One of the more innovative companies to have emerged in the fintech sector over the last decade has been GreenSky Credit. The company was founded in 2006 by entrepreneur David Zalik. Since then, it has shown that it has what it takes to sustain phenomenal levels of growth. By 2018, GreenSky was worth an estimated $5 billion, with some analysts opining that the company’s rumored IPO could put its publicly traded value at close to $10 billion.
Best loans in the business
The secret behind GreenSky Credit’s success has been the company’s ability to create value through making frictionless loans at the retail level a reality for millions. GreenSky loans are markedly different from the products of any other fintech company currently in operation.
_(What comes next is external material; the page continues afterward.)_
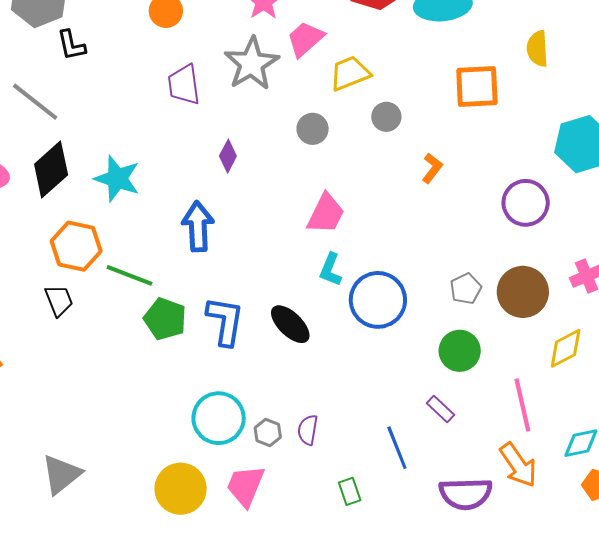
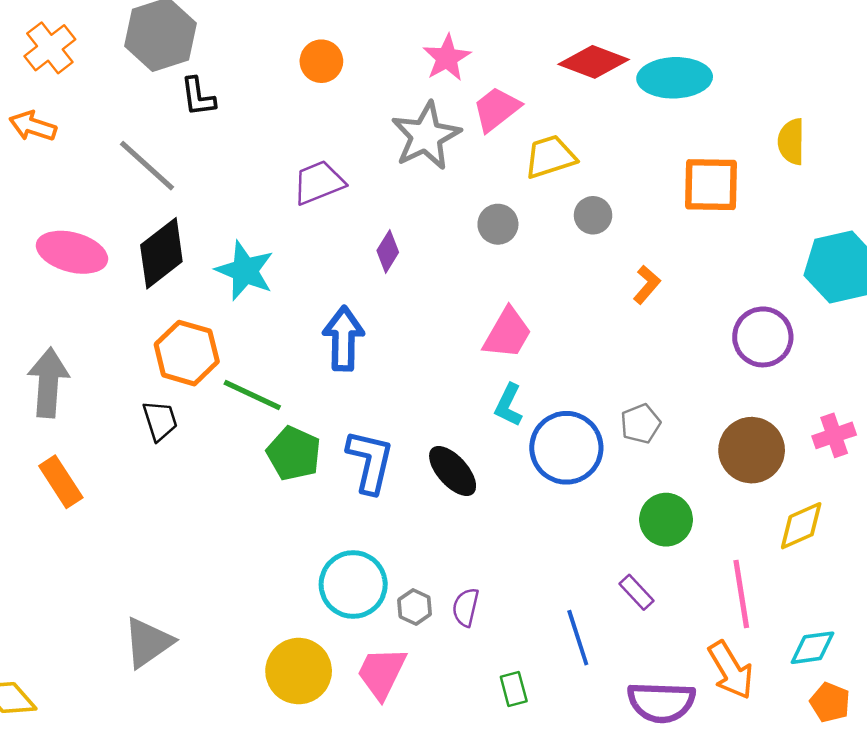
purple trapezoid: (184, 85) -> (319, 183), moved, turned 72
gray pentagon: (466, 289) -> (641, 424), moved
For starters, the company extends loans for big-ticket purchases. These can be elective medical procedures, the complete residing of a home or a large kitchen renovation with an estimated cost in the six figures. Previously, these types of purchases would have required a traditional bank loan, typically a personal or home-equity line of credit. And even those credit facilities often fell short of covering the entire cost of truly expensive goods and services.
By going after a niche that was severely underserved, GreenSky was able to create, overnight, an entire market that had not existed previously. And it was able to sustain and grow this market by offering loan terms that are truly astounding for their type and amount. The typical GreenSky loan involves zero interest and zero payment for the first full year. After that period, higher rates in the low teens kick in. But even these higher rates, which virtually none of the firm’s customers are ever hit with, are drastically better than the typical terms of a credit card.
These excellent loan terms are made possible by the fact that the vast majority of the company’s customers are in the prime borrower category, with FICO scores exceeding 800. The company’s lending partners trip over each other to get these high-performing loans on their books. And the majority of the company’s customers pay off their loans, in full, on short time horizons.